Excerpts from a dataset
______________________________

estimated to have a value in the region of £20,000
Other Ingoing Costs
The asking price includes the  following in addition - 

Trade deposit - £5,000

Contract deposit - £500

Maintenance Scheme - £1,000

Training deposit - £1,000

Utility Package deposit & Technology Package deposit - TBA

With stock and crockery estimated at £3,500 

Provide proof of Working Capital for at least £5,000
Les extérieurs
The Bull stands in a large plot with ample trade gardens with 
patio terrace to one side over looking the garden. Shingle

______________________________

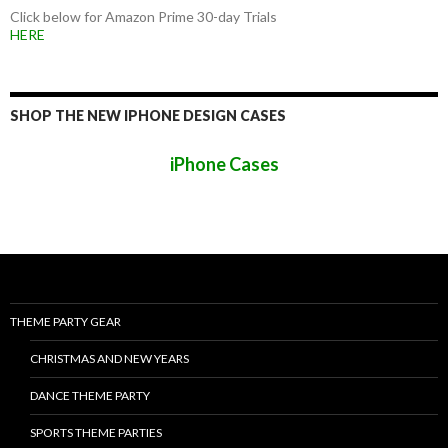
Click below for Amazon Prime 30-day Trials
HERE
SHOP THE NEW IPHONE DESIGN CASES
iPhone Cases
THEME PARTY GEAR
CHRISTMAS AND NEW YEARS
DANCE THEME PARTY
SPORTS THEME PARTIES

______________________________

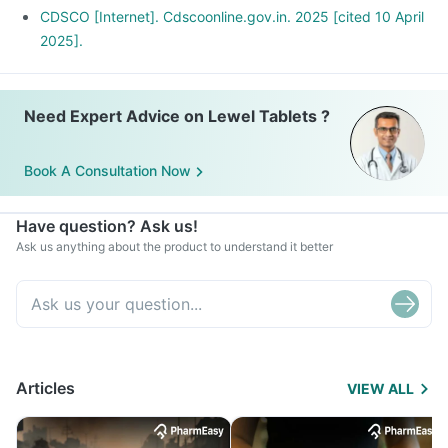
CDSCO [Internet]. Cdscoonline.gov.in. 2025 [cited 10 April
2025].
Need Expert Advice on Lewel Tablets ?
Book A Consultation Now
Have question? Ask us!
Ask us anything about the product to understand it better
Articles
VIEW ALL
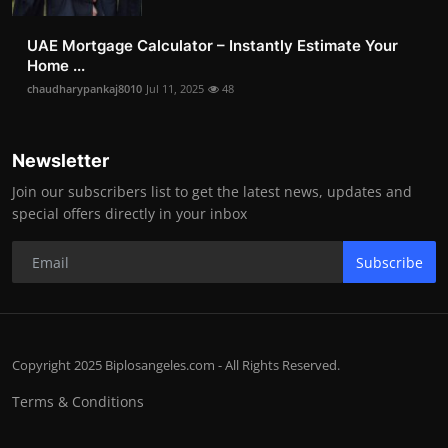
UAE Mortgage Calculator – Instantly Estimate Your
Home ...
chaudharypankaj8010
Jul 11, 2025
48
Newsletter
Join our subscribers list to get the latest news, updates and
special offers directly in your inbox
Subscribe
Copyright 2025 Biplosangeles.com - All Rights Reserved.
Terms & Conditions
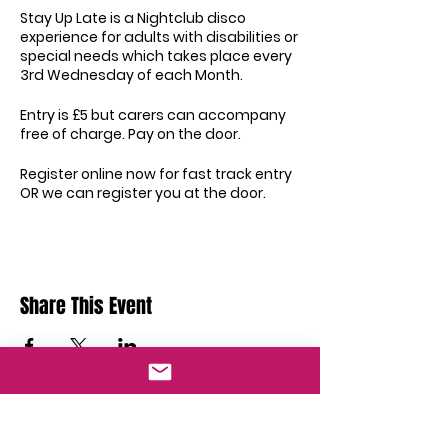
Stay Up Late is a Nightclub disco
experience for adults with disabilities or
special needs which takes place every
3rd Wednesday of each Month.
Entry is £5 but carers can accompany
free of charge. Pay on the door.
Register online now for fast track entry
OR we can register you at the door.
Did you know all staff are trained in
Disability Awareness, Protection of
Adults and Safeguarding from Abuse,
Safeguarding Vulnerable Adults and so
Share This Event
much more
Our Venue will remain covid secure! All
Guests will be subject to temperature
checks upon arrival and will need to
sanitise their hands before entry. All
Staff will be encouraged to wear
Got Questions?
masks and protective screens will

______________________________

▶ _PROBLEM_
Starting with the line that holds "estimated to have" and ending with the line that holds "patio terrace to", retype every line in the data above exactly, and nothing else.

▶ _RESPONSE AREA_
estimated to have a value in the region of £20,000
Other Ingoing Costs
The asking price includes the  following in addition - 

Trade deposit - £5,000

Contract deposit - £500

Maintenance Scheme - £1,000

Training deposit - £1,000

Utility Package deposit & Technology Package deposit - TBA

With stock and crockery estimated at £3,500 

Provide proof of Working Capital for at least £5,000
Les extérieurs
The Bull stands in a large plot with ample trade gardens with 
patio terrace to one side over looking the garden. Shingle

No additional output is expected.